In the very first episode of Mindhunter, Jonathan Groff’s eager young FBI agent Holden Ford efficiently alienates an entire room full of police officers by giving a misjudged presentation about Charles Manson. In the scene, Ford is trying to make a case for his then-radical ideas about criminal psychology—specifically, that criminals are not necessarily born bad, and that there could be value in trying to understand what shapes them into monsters.
It quickly becomes clear that Holden couldn’t have chosen a much worse example than Manson to make his point, and gets all but chased out of the room for trying to suggest that childhood abuse might have played a role in the man he became. Though the show begins almost a decade after Manson’s crimes, his name is still radioactive.
Throughout the first season, as Ford and his partner Bill Tench (Holt McCallany) interviewed dozens of incarcerated killers and developed the science of criminal profiling, Manson still loomed large in the background. He was at the top of the agents’ interview wish list, and in Season Two, they’ll finally come face to face with Manson.
“There’s definitely been a lot of build-up,” Groff tells Esquire of the scene. “Mindhunter is always a little bit about subverting expectations, and the way that the Manson scene is constructed, the way that the three characters interact with each other, it’s very specific to our show, and to our version of that story.” In other words, don’t necessarily expect a retelling of the facts we all know about Manson and his crimes—in fact, the scene reveals as much about the agents as it is about their famous interviewee.

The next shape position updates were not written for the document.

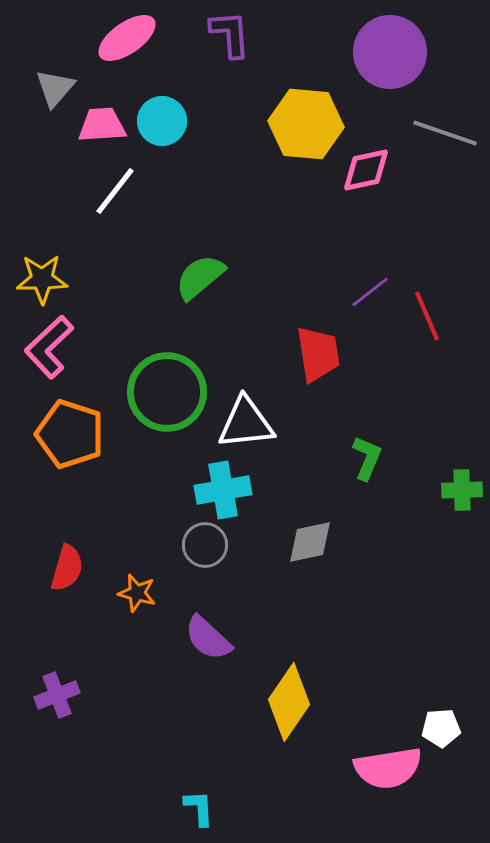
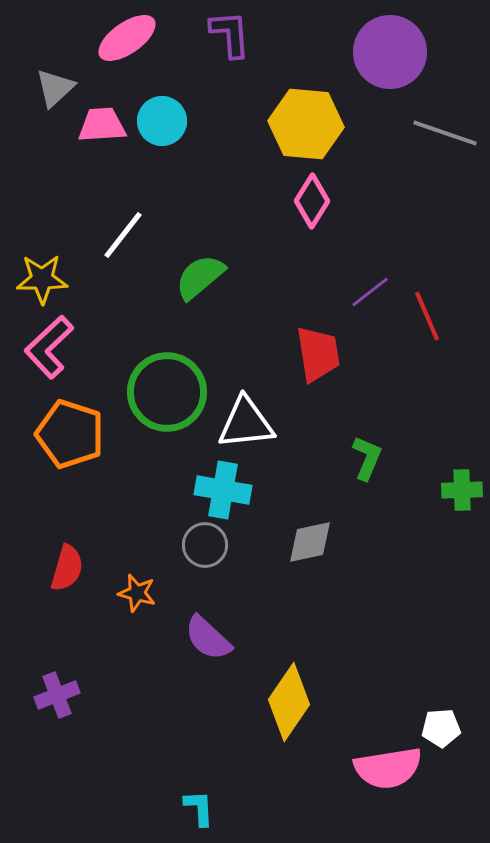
gray triangle: rotated 6 degrees clockwise
pink diamond: moved 54 px left, 31 px down; rotated 46 degrees counterclockwise
white line: moved 8 px right, 44 px down
cyan cross: rotated 20 degrees clockwise
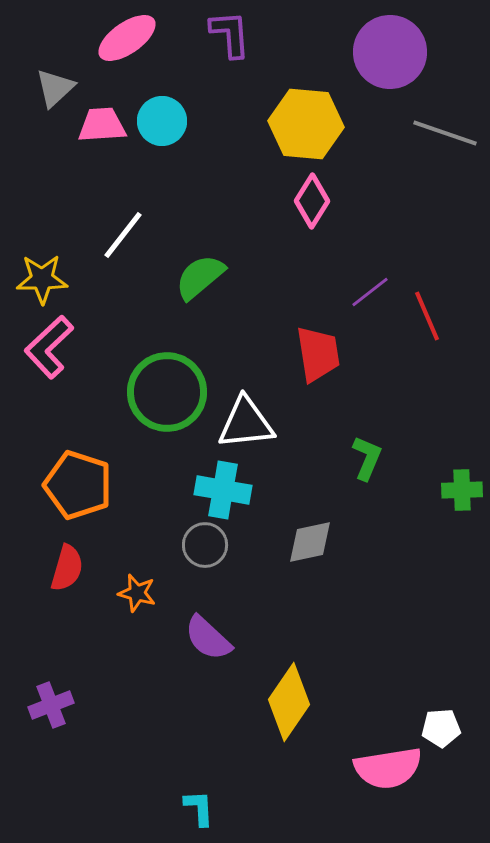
orange pentagon: moved 8 px right, 51 px down
purple cross: moved 6 px left, 10 px down
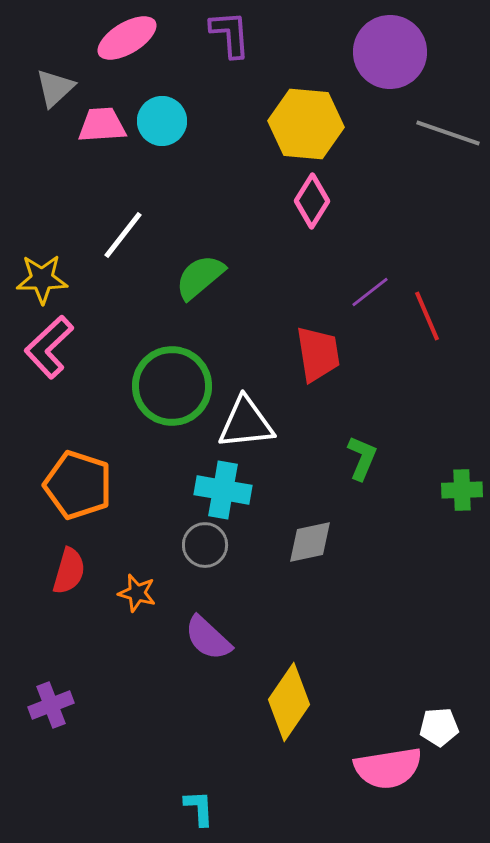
pink ellipse: rotated 4 degrees clockwise
gray line: moved 3 px right
green circle: moved 5 px right, 6 px up
green L-shape: moved 5 px left
red semicircle: moved 2 px right, 3 px down
white pentagon: moved 2 px left, 1 px up
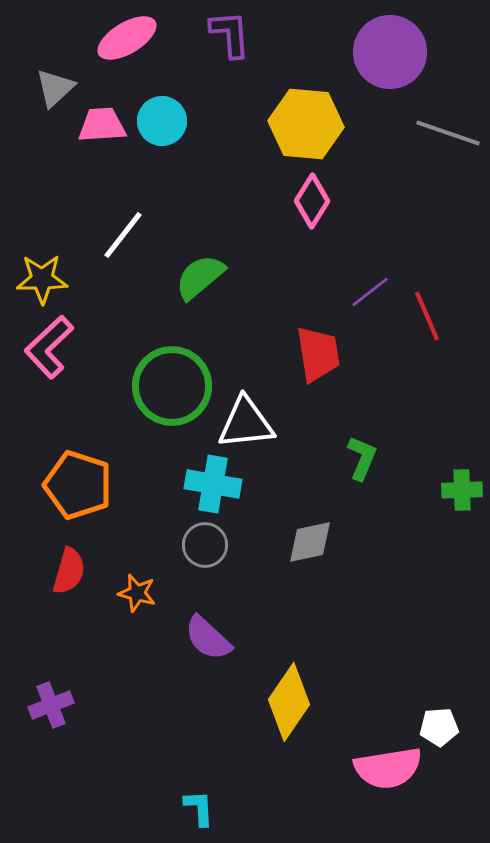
cyan cross: moved 10 px left, 6 px up
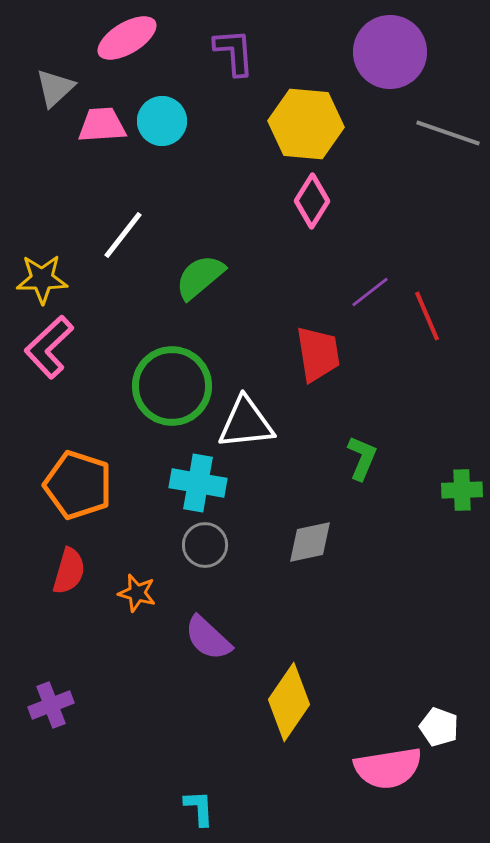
purple L-shape: moved 4 px right, 18 px down
cyan cross: moved 15 px left, 1 px up
white pentagon: rotated 24 degrees clockwise
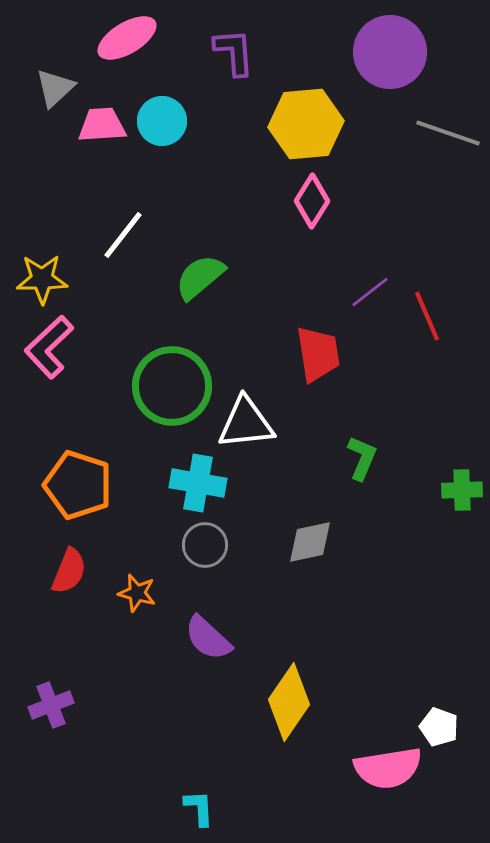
yellow hexagon: rotated 10 degrees counterclockwise
red semicircle: rotated 6 degrees clockwise
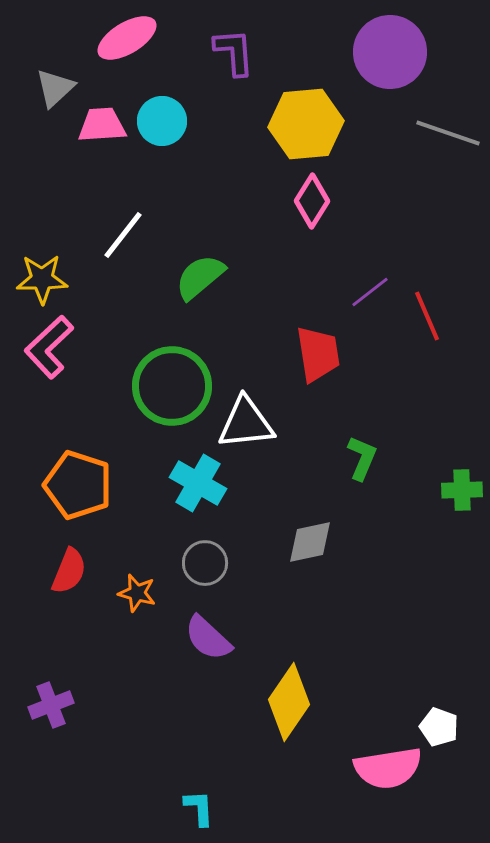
cyan cross: rotated 20 degrees clockwise
gray circle: moved 18 px down
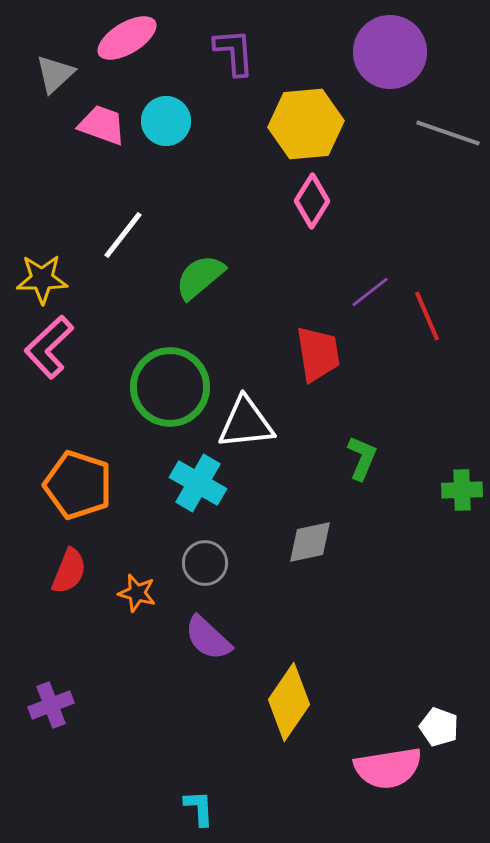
gray triangle: moved 14 px up
cyan circle: moved 4 px right
pink trapezoid: rotated 24 degrees clockwise
green circle: moved 2 px left, 1 px down
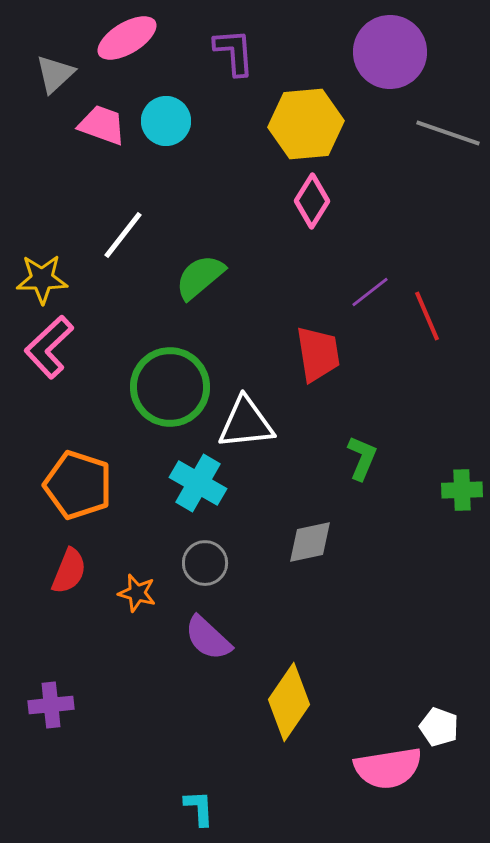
purple cross: rotated 15 degrees clockwise
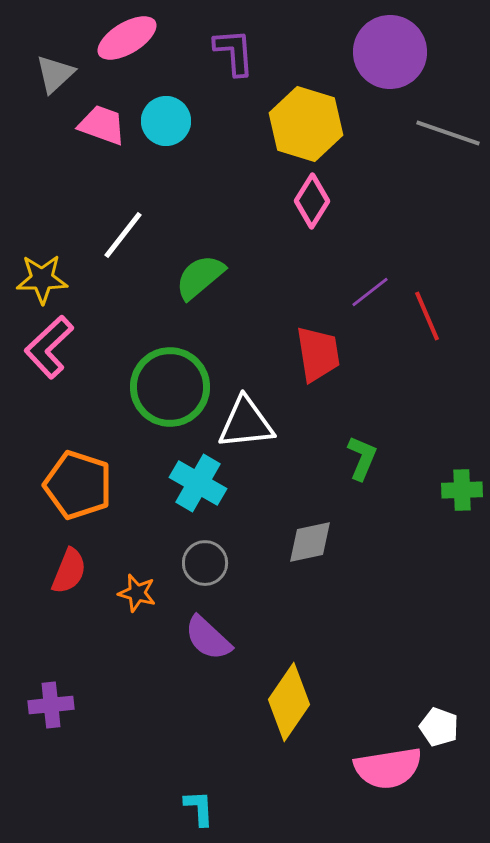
yellow hexagon: rotated 22 degrees clockwise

“What was interesting for me about the scene is that the two characters of Manson and Tench represent polar opposite ideologies,” McCallany adds. “You have one guy [Bill] who’s much more traditional and conservative, and another guy [Manson] who has a unique way of looking at the world—let’s put it that way!” Where many of the show’s previous interviews have centered on the psychodrama between Holden and a given killer, the confrontation with Manson becomes “a clash that occurs between Tench and Manson, and Holden in many ways the witness to it.”
Anna Torv, who plays Ford and Tench’s colleague Dr Wendy Carr, is not in the scene but has a very clear memory of reading it in the script for the first time. “What they’ve done so beautifully with that scene is, in some way, communicate the mind of Manson. What he does in the show more than anything is to illuminate the other characters, and turn a mirror on them, and that was his power. That was the fascination. His thing is: “It’s not on me. It’s on you. Who are you?’”
Actor Damon Herriman has drawn plenty of headlines this summer for playing Manson in two different projects: Mindhunter season two, and Quentin Tarantino’s Once Upon A Time in Hollywood. “Sometimes the right actor has to find the right part, and then magic happens,” McCallany says, adding that Herriman spent several hours having prosthetic makeup applied in order to pull off his uncanny resemblance to Manson. “I felt like we could have looked for ten years and not found a better Manson than Damon Herriman. He was just superb in the part.” And while Herriman’s screen time was very limited in Once Upon A Time…, he gets a chance to shine in Mindhunter, McCallany adds, “I think he’s gonna get a lot of attention for it. It’s a tremendously powerful performance.”